Salvia candelabrum
Common Name: candelabrum sage 
Type: Herbaceous perennial
Family: Lamiaceae
Native Range: Spain
Zone: 8 to 10
Height: 3.00 to 4.00 feet
Spread: 1.00 to 2.00 feet
Bloom Time: July to September
Bloom Description: Violet blue
Sun: Full sun to part shade
Water: Medium
Maintenance: Low
Suggested Use: Annual
Flower: Showy
Leaf: Fragrant
Tolerate: Deer, Drought


Winter hardy to USDA Zones 8-10 where it may be grown in average, evenly moist, well-drained soils in full sun to part shade. It prefers sandy loams with sharp drainage. Some tolerance for drought. Deadhead spent flowers to encourage additional bloom. In St. Louis, this salvia is best grown in containers as a tender perennial that is overwintered indoors in cool sunny areas with consistent but reduced moisture. Cuttings may be taken and overwintered indoors. Although it may be grown as an annual (start seed indoors 6-8 weeks before last spring frost date), seed is often hard to find in commerce because this salvia is infrequently grown in the U.S.

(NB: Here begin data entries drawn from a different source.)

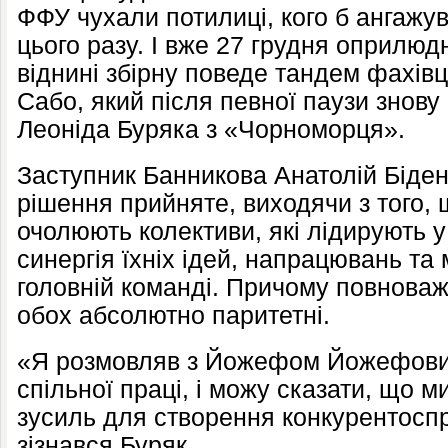
ФФУ чухали потилиці, кого б ангажу
цього разу. І вже 27 грудня оприлюд
віднині збірну поведе тандем фахів
Сабо, який після певної паузи знову
Леоніда Буряка з «Чорноморця».
Заступник Банникова Анатолій Біден
рішення прийняте, виходячи з того,
очолюють колективи, які лідирують у 
синергія їхніх ідей, напрацювань та 
головній команді. Причому повноваж
обох абсолютно паритетні.
«Я розмовляв з Йожефом Йожефови
спільної праці, і можу сказати, що
зусиль для створення конкурентосп
зізнався Буряк.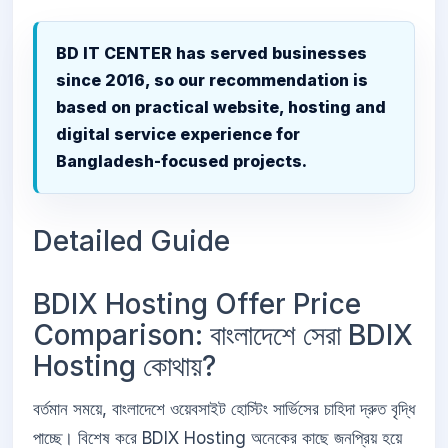
BD IT CENTER has served businesses
since 2016, so our recommendation is
based on practical website, hosting and
digital service experience for
Bangladesh-focused projects.
Detailed Guide
BDIX Hosting Offer Price
Comparison: বাংলাদেশে সেরা BDIX
Hosting কোথায়?
বর্তমান সময়ে, বাংলাদেশে ওয়েবসাইট হোস্টিং সার্ভিসের চাহিদা দ্রুত বৃদ্ধি
পাচ্ছে। বিশেষ করে BDIX Hosting অনেকের কাছে জনপ্রিয় হয়ে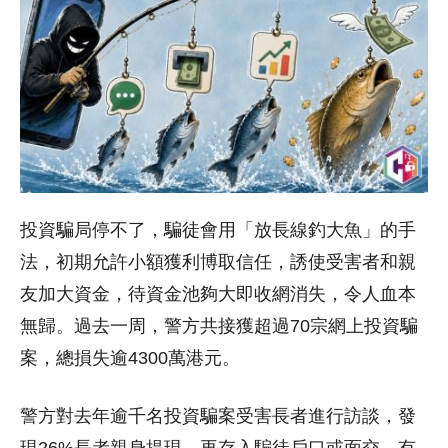
投資騙局停不了，騙徒會用「放長線釣大魚」的手
法，初期允許小額獲利博取信任，誘使受害者和親
友加大資金，待資金池夠大即收網消失，令人血本
無歸。過去一周，警方共接獲超過70宗網上投資騙
案，總損失逾4300萬港元。
警方對去年逾千名投資騙案受害長者進行訪談，發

Noteworthy Characteristics

Salvia candelabrum is a woody based sage that native to Spain. It produces whorls of two-lipped, tubular, violet-blue flowers (to 1 1/2" long) in branched inflorescences atop long thin stems rising well above a clump of aromatic, wrinkled, lanceolate leaves. It typically grows 3-4’ tall. Blooms mid-summer to fall.

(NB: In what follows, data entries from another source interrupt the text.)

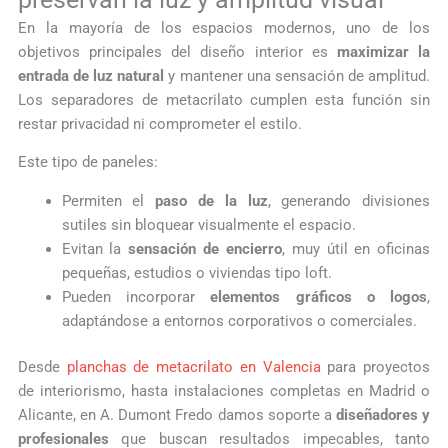
En la mayoría de los espacios modernos, uno de los
objetivos principales del diseño interior es
maximizar la
entrada de luz natural
y mantener una sensación de amplitud.
Los separadores de metacrilato cumplen esta función sin
restar privacidad ni comprometer el estilo.
Este tipo de paneles:
Permiten el
paso de la luz
, generando divisiones
sutiles sin bloquear visualmente el espacio.
Evitan la
sensación de encierro
, muy útil en oficinas
pequeñas, estudios o viviendas tipo loft.
Pueden incorporar
elementos gráficos o logos
,
adaptándose a entornos corporativos o comerciales.
Desde
planchas de metacrilato en Valencia
para proyectos
de interiorismo, hasta instalaciones completas en Madrid o
Alicante, en A. Dumont Fredo damos soporte a
diseñadores y
profesionales
que buscan resultados impecables, tanto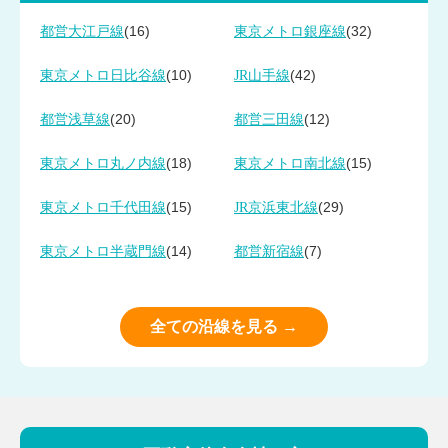
(16)
(32)
都営大江戸線
東京メトロ銀座線
(10)
(42)
東京メトロ日比谷線
JR山手線
(20)
(12)
都営浅草線
都営三田線
(18)
(15)
東京メトロ丸ノ内線
東京メトロ南北線
(15)
(29)
東京メトロ千代田線
JR京浜東北線
(14)
(7)
東京メトロ半蔵門線
都営新宿線
全ての沿線を見る →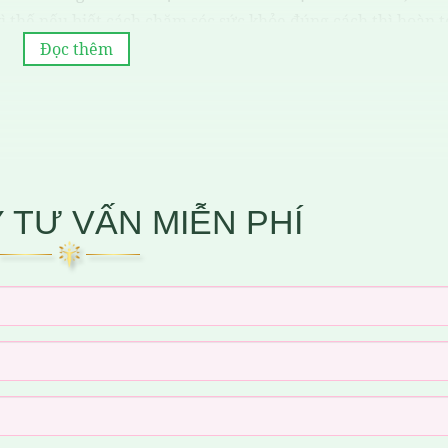
ì thế nếu biết cách chăm sóc sức khỏe đúng cách thì hoàn 
huốc chính là các thức ăn, nước uống, không khí, năng lượ
Đọc thêm
các vi khuẩn, vi rút.. sinh ra các căn bệnh mà khả năng miễn
c phải sử dụng thuốc để can thiệp..
ất hóa học được nghiên cứu và sản xuất ra nhằm để chữa b
 TƯ VẤN MIỄN PHÍ
con người kể cả động vật và thực vật..Thuốc là thứ không 
ệnh tật, nhưng nếu sử dụng không đúng cách sẽ không có lợ
ính vì vậy cần hiểu biết về thuốc khí áp dụng để chăm sóc s
c khỏe như thế nào?
n trọng đối với đời sống con người, khi chúng ta có tình tr
c đóng vai trò nhằm cải thiện sức khỏe cho người bệnh, cũn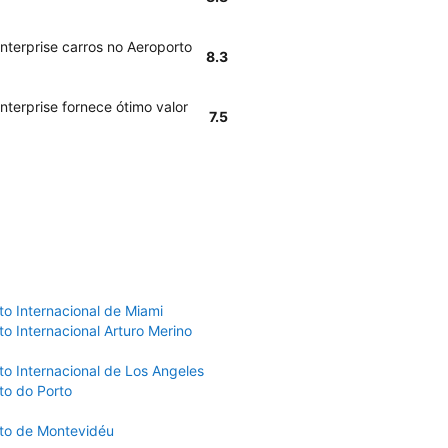
nterprise carros no Aeroporto
8.3
nterprise fornece ótimo valor
7.5
to Internacional de Miami
o Internacional Arturo Merino
to Internacional de Los Angeles
to do Porto
to de Montevidéu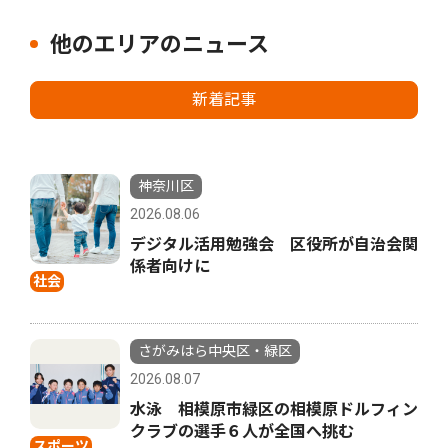
他のエリアのニュース
新着記事
神奈川区
2026.08.06
デジタル活用勉強会 区役所が自治会関
係者向けに
社会
さがみはら中央区・緑区
2026.08.07
水泳 相模原市緑区の相模原ドルフィン
クラブの選手６人が全国へ挑む
スポーツ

The genus name Salvia comes from the Latin word salveo meaning "to save or heal", in reference to the purported medically curative properties attributed to some plants in the genus.

Specific epithet means with branching like a candelabra.


No serious insect or disease problems. Susceptible to downy and powdery mildew. Aphids, whiteflies and slugs may appear.


Mixed borders, beds. Cottage gardens. Herb gardens.